= Hang Nadim =

Legendary Malay hero

Hang Nadim (Jawi: هڠ نديم) was a warrior of the Johor-Riau during the Portuguese occupation of Melaka (modern day Malacca). Nadim was appointed laksamana (admiral) of Sultan Mahmud Shah's forces that harassed the Portuguese trade colonies from 1511 to 1526. He also appears as a legendary figure in a chapter of the Sejarah Melayu (or the Malay Annals).

==Family and career==
Hang Nadim was the son of Malaccan warrior and insurrectionist, Hang Jebat, and a foster son to another Malaccan warrior, Hang Tuah.

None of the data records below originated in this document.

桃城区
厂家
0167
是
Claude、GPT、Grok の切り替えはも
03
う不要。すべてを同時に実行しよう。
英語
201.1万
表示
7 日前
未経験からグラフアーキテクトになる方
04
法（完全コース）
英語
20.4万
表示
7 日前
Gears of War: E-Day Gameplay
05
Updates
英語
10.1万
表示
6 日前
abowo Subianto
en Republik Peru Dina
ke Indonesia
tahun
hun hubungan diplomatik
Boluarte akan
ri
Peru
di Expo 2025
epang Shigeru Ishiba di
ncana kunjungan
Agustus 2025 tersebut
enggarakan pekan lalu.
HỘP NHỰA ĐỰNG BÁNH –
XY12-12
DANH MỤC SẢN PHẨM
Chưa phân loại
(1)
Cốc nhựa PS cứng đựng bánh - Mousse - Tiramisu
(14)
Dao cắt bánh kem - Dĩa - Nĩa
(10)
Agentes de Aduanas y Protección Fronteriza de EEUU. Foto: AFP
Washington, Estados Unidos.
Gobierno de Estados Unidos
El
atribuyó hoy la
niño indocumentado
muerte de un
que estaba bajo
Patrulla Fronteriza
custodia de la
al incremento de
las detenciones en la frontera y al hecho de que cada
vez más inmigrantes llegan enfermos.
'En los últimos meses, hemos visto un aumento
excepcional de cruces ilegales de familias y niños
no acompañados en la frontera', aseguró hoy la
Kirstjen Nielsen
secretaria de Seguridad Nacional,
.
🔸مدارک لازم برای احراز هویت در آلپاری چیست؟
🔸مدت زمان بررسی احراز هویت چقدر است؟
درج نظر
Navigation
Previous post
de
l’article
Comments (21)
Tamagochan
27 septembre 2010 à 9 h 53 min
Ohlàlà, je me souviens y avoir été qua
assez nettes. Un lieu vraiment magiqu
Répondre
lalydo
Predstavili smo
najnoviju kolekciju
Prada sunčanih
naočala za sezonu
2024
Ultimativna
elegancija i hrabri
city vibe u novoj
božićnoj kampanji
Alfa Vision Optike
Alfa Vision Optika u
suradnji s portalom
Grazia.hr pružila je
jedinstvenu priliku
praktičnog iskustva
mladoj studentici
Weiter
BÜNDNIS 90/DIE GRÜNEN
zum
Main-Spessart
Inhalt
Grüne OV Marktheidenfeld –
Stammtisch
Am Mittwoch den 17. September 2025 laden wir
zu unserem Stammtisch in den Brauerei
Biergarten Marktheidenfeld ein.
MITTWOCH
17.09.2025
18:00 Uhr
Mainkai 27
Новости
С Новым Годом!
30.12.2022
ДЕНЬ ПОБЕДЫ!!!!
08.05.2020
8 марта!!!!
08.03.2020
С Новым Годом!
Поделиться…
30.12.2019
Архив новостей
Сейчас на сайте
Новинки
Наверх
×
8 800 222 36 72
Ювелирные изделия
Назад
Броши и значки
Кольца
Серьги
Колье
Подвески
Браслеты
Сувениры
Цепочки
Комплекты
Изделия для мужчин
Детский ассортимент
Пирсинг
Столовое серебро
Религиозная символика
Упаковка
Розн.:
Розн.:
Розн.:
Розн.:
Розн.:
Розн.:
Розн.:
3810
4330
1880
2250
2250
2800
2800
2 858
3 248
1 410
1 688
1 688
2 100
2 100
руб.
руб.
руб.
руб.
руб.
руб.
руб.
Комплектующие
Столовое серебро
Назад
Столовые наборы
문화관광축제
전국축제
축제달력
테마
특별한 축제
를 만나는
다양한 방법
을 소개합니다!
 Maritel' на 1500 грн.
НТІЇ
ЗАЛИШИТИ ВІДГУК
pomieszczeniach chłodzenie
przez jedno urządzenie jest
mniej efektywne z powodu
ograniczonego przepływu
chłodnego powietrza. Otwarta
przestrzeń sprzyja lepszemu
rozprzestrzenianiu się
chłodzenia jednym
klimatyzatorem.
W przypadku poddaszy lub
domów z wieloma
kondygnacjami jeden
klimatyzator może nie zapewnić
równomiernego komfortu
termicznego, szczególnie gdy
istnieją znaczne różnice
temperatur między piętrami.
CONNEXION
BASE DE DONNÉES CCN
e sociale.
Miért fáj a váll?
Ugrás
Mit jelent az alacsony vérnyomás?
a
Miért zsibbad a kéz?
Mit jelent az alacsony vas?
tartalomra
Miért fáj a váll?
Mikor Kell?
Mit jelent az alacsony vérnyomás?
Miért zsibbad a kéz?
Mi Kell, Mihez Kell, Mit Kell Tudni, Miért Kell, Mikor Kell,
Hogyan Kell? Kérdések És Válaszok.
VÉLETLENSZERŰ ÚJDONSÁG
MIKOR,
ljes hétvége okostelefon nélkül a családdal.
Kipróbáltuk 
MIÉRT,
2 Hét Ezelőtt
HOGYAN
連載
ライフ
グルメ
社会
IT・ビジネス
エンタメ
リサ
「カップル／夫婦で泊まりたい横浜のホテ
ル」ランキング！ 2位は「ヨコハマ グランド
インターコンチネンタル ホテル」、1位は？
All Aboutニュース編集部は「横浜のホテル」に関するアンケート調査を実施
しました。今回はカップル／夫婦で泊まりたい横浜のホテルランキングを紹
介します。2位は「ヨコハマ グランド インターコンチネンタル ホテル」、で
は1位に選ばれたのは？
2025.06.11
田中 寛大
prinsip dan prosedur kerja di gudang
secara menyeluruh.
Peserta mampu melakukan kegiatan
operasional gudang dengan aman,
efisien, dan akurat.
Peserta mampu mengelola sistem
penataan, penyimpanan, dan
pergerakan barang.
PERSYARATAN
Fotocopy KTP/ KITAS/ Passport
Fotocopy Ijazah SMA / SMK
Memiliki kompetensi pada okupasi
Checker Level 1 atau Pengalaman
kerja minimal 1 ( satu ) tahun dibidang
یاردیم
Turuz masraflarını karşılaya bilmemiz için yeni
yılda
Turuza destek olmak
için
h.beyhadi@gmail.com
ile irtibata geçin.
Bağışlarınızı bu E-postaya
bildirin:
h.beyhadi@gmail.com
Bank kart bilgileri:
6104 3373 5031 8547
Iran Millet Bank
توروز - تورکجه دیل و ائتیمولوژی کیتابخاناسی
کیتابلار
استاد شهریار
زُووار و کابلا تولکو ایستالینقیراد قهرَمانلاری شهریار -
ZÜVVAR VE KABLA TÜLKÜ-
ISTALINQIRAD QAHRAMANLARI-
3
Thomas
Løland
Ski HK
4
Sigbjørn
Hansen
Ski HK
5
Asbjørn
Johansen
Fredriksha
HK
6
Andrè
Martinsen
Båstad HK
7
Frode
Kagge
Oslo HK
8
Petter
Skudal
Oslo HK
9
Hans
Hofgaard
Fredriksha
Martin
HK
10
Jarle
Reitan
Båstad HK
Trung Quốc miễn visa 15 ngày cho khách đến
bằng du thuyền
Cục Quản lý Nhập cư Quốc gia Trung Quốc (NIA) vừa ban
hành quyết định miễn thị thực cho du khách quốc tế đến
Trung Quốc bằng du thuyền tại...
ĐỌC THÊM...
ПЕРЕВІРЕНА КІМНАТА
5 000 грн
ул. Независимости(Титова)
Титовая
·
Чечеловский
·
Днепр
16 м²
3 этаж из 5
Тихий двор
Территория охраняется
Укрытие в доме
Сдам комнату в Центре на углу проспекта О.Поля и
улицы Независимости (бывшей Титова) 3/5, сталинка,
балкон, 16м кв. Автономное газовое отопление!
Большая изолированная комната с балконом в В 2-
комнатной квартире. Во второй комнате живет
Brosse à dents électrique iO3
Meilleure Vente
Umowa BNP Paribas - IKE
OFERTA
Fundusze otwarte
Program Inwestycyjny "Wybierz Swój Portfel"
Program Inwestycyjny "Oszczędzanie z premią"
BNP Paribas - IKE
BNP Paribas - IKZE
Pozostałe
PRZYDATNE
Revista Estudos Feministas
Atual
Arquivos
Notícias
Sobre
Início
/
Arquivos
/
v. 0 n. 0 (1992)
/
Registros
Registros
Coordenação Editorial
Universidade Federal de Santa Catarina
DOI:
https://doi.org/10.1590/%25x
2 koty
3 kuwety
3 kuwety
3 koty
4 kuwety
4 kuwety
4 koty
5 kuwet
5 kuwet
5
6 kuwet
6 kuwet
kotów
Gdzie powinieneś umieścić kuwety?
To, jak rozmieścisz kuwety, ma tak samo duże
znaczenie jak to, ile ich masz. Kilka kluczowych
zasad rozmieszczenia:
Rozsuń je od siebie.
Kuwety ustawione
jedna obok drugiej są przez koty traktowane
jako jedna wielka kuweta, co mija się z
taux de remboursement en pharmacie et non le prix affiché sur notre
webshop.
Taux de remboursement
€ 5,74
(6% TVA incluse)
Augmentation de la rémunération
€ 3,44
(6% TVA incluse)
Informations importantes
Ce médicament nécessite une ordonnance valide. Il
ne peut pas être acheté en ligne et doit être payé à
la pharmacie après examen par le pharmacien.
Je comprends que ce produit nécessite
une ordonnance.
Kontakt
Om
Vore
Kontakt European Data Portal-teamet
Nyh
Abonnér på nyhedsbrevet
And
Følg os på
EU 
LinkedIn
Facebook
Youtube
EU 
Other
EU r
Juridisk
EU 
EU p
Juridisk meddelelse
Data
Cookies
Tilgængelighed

===Appointment to rank of laksamana===
When Khoja Hassan died, Nadim was appointed the new laksamana to replace him. In 1516, Nadim attacked Malacca with the hope of recapturing it from the Portuguese, but the attack was unsuccessful. Nadim proved his leadership and heroism by defeating the Portuguese attacks on the Bintan Regency and Kopak. His repeated attacks on the Portuguese weakened their fighting spirit and badly damaged their ability to trade with Malacca. During this time, his reputation grew, and he became famous with the Malay peoples. Nadim assisted Mahmud Shah in two attempts to recover the throne, in 1519 and 1524. Also in 1524, Nadim besieged Malacca in the hope of preventing food from reaching the town. The siege was broken, however, when the Portuguese were relieved by reinforcements from Goa.

==Background==
After the 1511 fall of Malacca to the Portuguese, exiled Sultan Mahmud Shah of the royal house of Melaka, withdrew from Teloh Naming to Ulu Muar. His people eventually settled in Pagoh and Bentayan. Mahmud Shah and his descendants founded the Johor Sultanate. (Note: the Johor Sultanate was the basis of the much larger Johor-Pahang-Riau-Lingga empire to come later. This empire comprised Johor, the Riau Islands, Pahang and all those parts of the old Malacca Sultanate which had not been occupied by the Portuguese.) Although Malacca had fallen to the Portuguese, Mahmud Shah and his son, Sultan Ahmad, had continued to attack the Portuguese in Malacca, up to 1526. Mahmud died in the Kampar Regency (modern Sumatra) in 1528 and was known posthumously as Marhum Kampar.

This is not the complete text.